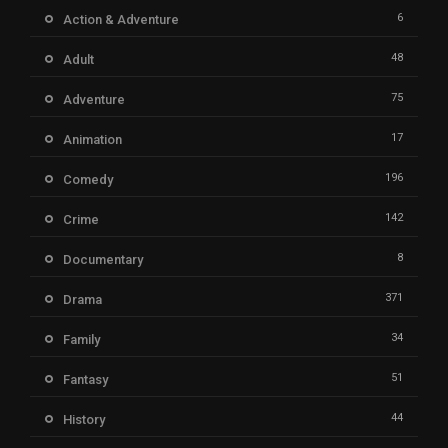
6
Action & Adventure
48
Adult
75
Adventure
17
Animation
196
Comedy
142
Crime
8
Documentary
371
Drama
34
Family
51
Fantasy
44
History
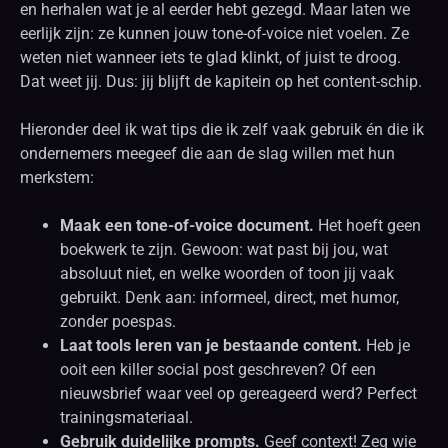
en herhalen wat je al eerder hebt gezegd. Maar laten we
eerlijk zijn: ze kunnen jouw tone-of-voice niet voelen. Ze
weten niet wanneer iets te glad klinkt, of juist te droog.
Dat weet jij. Dus: jij blijft de kapitein op het content-schip.
Hieronder deel ik wat tips die ik zelf vaak gebruik én die ik
ondernemers meegeef die aan de slag willen met hun
merkstem:
Maak een tone-of-voice document.
Het hoeft geen
boekwerk te zijn. Gewoon: wat past bij jou, wat
absoluut niet, en welke woorden of toon jij vaak
gebruikt. Denk aan: informeel, direct, met humor,
zonder poespas.
Laat tools leren van je bestaande content.
Heb je
ooit een killer social post geschreven? Of een
nieuwsbrief waar veel op gereageerd werd? Perfect
trainingsmateriaal.
Gebruik duidelijke prompts.
Geef context! Zeg wie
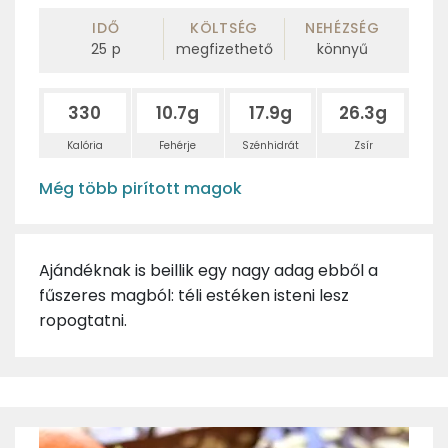
IDŐ
KÖLTSÉG
NEHÉZSÉG
25
p
megfizethető
könnyű
330
10.7g
17.9g
26.3g
Kalória
Fehérje
Szénhidrát
Zsír
Még több pirított magok
Ajándéknak is beillik egy nagy adag ebből a
fűszeres magból: téli estéken isteni lesz
ropogtatni.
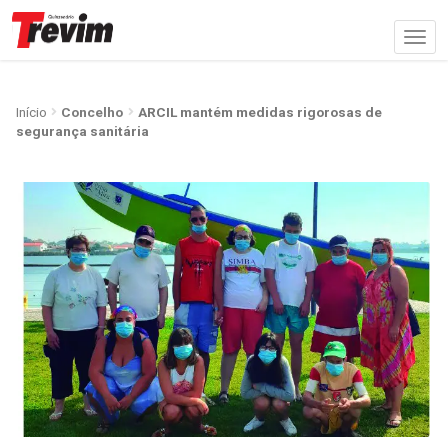
Início
Concelho
ARCIL mantém medidas rigorosas de
segurança sanitária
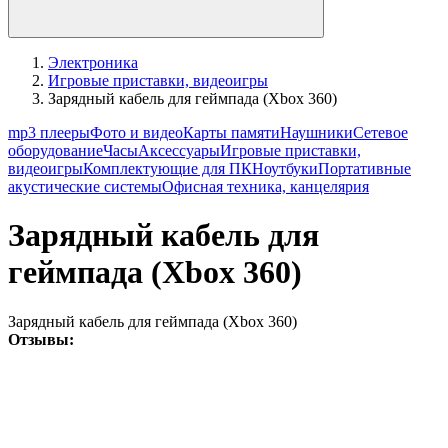
Электроника
Игровые приставки, видеоигры
Зарядный кабель для геймпада (Xbox 360)
mp3 плееры
Фото и видео
Карты памяти
Наушники
Сетевое
оборудование
Часы
Аксессуары
Игровые приставки,
видеоигры
Комплектующие для ПК
Ноутбуки
Портативные
акустические системы
Офисная техника, канцелярия
Зарядный кабель для
геймпада (Xbox 360)
Зарядный кабель для геймпада (Xbox 360)
Отзывы:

What is being asked:
Among the entries above, find every line holding "vaak" and copy it.

Answer:
Hieronder deel ik wat tips die ik zelf vaak gebruik én die ik
absoluut niet, en welke woorden of toon jij vaak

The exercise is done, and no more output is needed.